__ACTION ITEM__.
Your answer should consist of all lines in the listing that hold the word "KAUFMANN".

/---

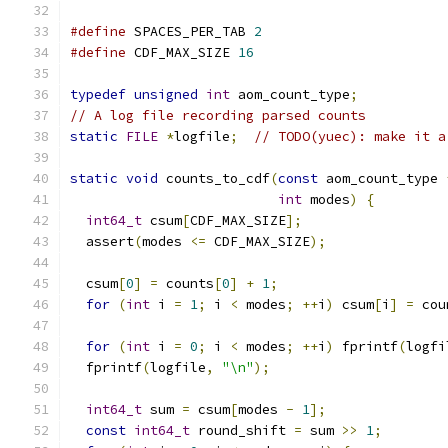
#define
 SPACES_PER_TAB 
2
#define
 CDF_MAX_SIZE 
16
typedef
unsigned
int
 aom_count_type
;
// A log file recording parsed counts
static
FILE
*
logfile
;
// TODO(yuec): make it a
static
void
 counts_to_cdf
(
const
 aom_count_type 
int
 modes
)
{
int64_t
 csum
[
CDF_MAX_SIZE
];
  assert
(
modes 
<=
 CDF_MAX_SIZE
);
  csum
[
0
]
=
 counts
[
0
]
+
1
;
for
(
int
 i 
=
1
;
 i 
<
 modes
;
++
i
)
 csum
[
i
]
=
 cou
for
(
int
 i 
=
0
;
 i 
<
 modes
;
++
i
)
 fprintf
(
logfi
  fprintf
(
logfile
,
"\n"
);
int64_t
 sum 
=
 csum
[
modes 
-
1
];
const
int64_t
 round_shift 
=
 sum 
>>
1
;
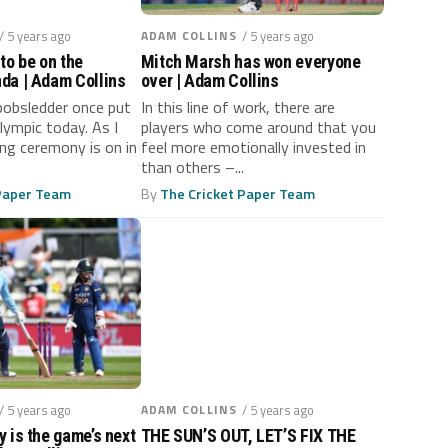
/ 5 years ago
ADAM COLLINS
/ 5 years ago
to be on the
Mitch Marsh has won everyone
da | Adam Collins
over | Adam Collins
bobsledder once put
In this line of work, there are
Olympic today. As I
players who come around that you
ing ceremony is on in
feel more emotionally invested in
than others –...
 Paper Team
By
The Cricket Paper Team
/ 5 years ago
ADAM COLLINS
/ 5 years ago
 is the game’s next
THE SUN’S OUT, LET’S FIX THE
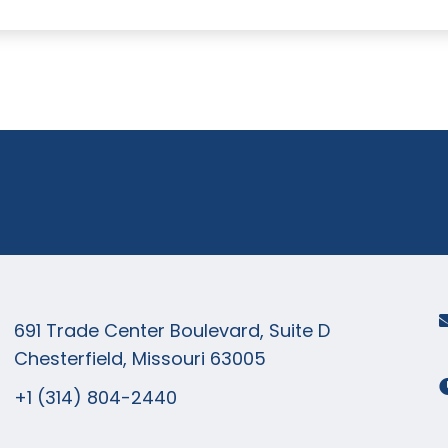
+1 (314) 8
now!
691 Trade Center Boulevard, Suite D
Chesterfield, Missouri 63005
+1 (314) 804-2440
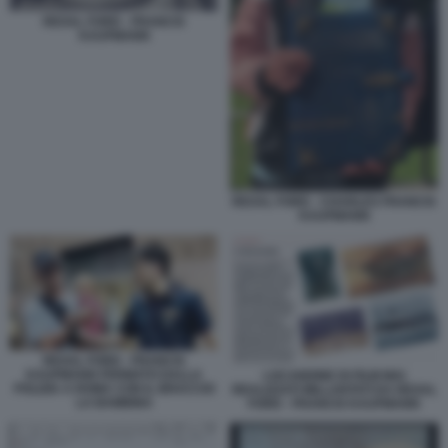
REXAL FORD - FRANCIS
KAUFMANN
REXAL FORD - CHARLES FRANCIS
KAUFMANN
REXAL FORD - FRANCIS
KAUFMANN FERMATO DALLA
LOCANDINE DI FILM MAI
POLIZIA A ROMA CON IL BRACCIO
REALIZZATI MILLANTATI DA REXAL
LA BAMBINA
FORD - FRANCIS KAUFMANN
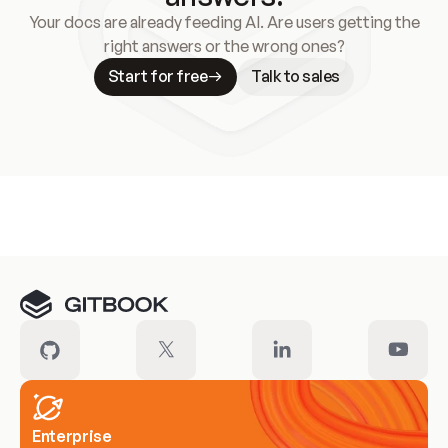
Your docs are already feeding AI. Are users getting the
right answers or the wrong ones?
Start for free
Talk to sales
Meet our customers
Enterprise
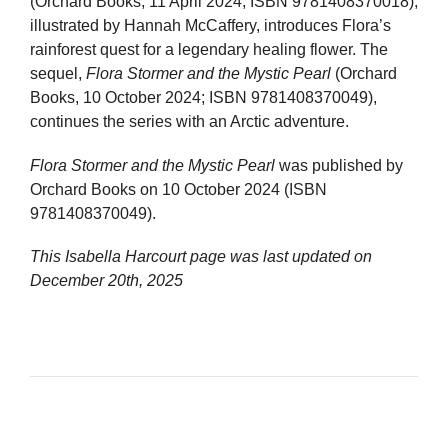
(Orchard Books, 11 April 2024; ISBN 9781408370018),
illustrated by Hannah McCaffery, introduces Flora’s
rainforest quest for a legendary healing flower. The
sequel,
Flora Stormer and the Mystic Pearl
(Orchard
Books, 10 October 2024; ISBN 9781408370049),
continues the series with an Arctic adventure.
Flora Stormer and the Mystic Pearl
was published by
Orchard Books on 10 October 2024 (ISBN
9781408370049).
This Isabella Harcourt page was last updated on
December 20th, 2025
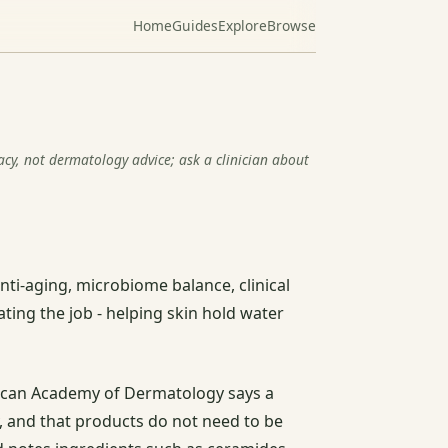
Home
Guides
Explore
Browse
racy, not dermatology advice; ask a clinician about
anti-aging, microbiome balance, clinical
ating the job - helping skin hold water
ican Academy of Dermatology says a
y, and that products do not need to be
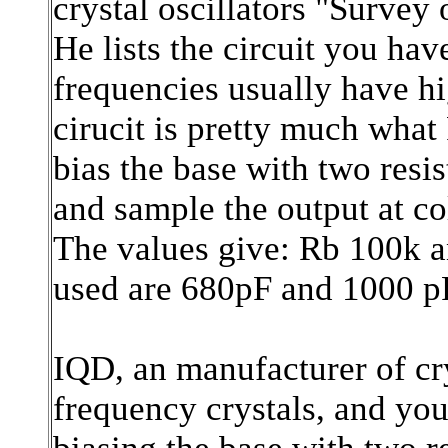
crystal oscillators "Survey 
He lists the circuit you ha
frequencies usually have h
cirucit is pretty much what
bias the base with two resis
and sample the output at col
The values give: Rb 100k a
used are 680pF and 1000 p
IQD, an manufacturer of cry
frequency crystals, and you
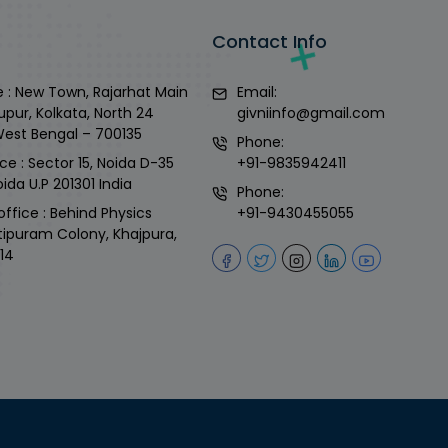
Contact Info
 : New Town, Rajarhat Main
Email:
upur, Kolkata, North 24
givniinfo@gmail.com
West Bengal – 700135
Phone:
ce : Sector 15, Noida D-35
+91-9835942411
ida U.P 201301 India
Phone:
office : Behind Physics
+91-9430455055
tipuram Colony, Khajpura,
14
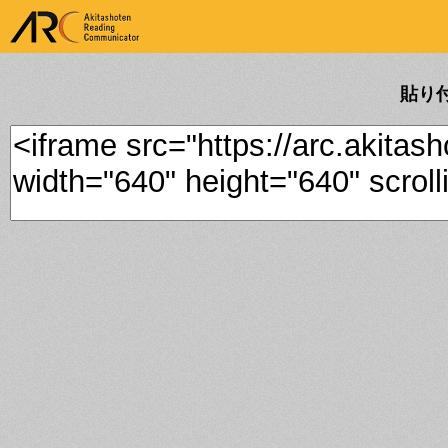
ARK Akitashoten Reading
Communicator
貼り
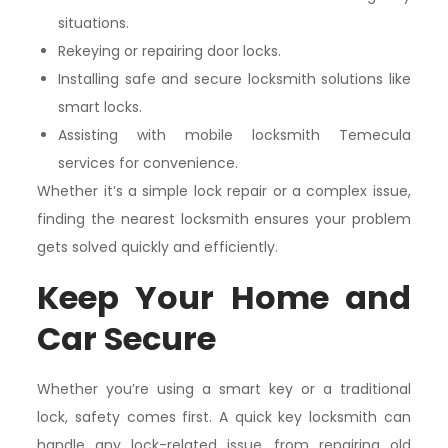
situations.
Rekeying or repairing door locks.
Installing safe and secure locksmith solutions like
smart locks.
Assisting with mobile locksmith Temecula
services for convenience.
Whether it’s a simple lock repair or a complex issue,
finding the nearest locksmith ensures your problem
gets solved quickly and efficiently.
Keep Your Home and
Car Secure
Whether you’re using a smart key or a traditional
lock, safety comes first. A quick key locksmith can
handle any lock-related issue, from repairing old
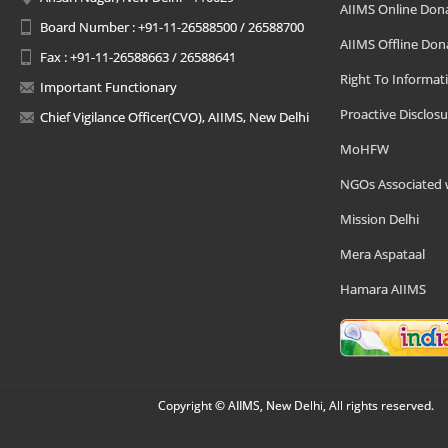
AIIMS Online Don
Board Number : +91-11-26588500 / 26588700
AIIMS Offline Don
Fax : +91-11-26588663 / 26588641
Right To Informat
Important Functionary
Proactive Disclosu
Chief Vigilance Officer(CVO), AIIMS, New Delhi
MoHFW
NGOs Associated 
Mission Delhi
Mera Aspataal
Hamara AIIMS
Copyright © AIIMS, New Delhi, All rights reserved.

\---

__SOLUTION TO THIS PROBLEM__.
KAUFMANN
KAUFMANN
KAUFMANN FERMATO DALLA
FORD - FRANCIS KAUFMANN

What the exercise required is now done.